[Extracted page text data]
*****
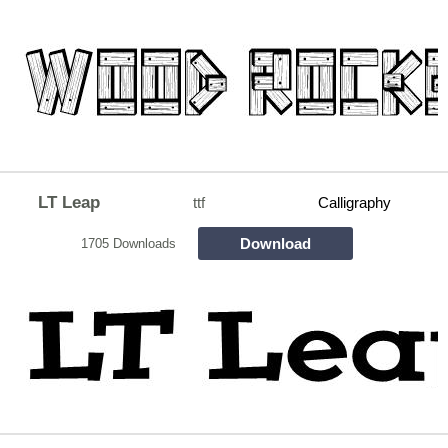
LT Leap
ttf
Calligraphy
Download
1705 Downloads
*****
**What the task asks**
Output the data above exactly; pictures do not belong in the copy.

**Result of the task**
LT Leap
ttf
Calligraphy
Download
1705 Downloads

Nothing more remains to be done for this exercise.